Super-computers running a million-million cycles a second take millions of seconds (months) to emulate not just what a photon does in a million-millionth of a second, but what it does in a million-millionth of that (Wilczek, 2008), (p113). Why do these tiniest bits of the universe, with no known internal structure, need so much computing to emulate? The answer proposed is that a photon isn’t a tiny particle taking a single path but a processing wave spreading over many paths.
How then do photons travel? Feynman’s sum over histories method predicts how light goes from A to B by calculating all possible paths, then choosing the one with the least action integral (Feynman et al., 1977) p26-7. It is based on quantum theory, so it predicts perfectly, but like its source, became a method that works not a theory that happens, because it describes what can’t physically happen.

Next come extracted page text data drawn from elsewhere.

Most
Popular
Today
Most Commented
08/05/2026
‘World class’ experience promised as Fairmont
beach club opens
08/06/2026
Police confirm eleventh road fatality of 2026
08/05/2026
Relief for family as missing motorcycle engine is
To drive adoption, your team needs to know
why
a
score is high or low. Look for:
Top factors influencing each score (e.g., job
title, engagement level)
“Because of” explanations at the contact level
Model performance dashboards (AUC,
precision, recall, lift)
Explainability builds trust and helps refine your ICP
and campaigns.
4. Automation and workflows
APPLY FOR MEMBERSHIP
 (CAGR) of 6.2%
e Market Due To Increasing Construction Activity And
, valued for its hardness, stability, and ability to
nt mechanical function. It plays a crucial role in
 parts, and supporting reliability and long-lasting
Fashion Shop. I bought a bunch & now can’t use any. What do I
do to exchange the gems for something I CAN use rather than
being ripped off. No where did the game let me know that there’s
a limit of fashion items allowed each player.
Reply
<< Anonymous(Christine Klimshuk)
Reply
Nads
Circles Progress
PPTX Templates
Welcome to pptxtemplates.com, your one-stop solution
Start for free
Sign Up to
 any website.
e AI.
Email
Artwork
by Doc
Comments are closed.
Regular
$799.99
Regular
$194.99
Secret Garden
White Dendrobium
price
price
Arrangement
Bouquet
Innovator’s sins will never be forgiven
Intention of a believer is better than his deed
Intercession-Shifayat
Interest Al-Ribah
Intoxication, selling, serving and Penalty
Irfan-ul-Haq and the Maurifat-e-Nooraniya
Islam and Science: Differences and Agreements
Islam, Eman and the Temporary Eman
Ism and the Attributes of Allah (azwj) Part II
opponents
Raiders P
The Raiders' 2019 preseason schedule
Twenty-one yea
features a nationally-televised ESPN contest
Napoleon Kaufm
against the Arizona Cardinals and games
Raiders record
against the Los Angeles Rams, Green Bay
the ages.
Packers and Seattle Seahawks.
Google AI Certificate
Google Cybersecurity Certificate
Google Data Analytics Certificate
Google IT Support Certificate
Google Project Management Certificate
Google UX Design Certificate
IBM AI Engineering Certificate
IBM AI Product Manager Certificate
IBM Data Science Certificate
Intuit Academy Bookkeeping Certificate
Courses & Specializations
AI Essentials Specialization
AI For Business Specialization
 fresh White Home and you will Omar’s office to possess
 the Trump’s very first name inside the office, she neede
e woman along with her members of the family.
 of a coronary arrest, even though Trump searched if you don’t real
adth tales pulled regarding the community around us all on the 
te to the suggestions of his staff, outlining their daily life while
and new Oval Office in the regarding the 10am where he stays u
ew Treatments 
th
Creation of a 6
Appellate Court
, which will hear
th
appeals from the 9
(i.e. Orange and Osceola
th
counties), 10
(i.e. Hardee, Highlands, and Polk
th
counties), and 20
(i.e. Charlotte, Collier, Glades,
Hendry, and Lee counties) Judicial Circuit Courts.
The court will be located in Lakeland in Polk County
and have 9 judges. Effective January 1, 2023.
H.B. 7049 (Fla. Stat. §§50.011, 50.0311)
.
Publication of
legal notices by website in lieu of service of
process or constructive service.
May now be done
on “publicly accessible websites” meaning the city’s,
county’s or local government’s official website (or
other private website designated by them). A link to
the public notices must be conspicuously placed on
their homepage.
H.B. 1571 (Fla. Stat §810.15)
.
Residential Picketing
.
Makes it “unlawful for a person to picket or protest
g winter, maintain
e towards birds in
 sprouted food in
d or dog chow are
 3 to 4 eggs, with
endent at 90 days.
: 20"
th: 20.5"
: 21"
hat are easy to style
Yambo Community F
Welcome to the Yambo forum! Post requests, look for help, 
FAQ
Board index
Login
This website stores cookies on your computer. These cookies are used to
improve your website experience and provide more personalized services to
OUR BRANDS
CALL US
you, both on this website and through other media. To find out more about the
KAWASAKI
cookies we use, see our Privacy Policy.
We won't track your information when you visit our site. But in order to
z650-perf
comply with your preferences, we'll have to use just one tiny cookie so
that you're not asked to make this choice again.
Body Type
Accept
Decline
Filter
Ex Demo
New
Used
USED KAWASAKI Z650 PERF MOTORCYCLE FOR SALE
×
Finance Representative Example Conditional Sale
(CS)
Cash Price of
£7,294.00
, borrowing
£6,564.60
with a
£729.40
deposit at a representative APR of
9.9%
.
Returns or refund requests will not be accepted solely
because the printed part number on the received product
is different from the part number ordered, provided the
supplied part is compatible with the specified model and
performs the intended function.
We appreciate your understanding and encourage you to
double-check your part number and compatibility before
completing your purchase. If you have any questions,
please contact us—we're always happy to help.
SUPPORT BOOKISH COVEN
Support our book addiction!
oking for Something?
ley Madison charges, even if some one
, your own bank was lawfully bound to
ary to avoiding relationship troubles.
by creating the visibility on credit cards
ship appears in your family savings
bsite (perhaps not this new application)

But if a photon is a processing wave, then Feynman’s method works because its instances really do take all possible paths, and the first to trigger a physical event is where we see it arrive. A photon doesn’t need to know the fastest path in advance if it takes every path, as the instance that happens to arrive first reincarnates it in a physical event. This makes its path the one the photon took, and the restart removes all the other instances, like a magician removing the evidence of how a trick is done after it happens.
The physical law of least action that has puzzled science for centuries is then explained by a quantum of all action. A particle can’t know the fastest path to an unknown destination in advance, but the photon just takes every path and lets the first physical result decide its path.
To recap, knowing nothing in advance, the photon spreads down every path, and restarts when it reaches a detector, as only a processing wave can. What reaches a detector by the fastest route isn’t a solitary particle that magically knows the best path in advance, but a quantum ensemble that explores every path and disbands when the job is done.
Every physical event then arises from a myriad of quantum events. The quantum world tries every option and the physical world takes the best and ignores the rest, so if this isn’t the best of all possible worlds as Leibniz said, it isn’t for lack of trying. The world we live in isn’t the only possible world but of all possibilities, it could be the best it can be. Just as a photon tries every path before picking the best, if our universe did the same, it couldn’t be any better.
The physical law of least action then derives from the quantum law of all action that:
Everything that can happen as a physical event, does happen as a quantum event.
This is equivalent to Feynman’s everything that can happen does happen (Cox & Forshaw, 2011), as well as Gellman’s quantum totalitarian principle that everything not forbidden is compulsory. Both imply that quantum events explore every possibility before a physical event occurs. The law of all action is universal, so it applies not only to how light travels but also to quantum spin.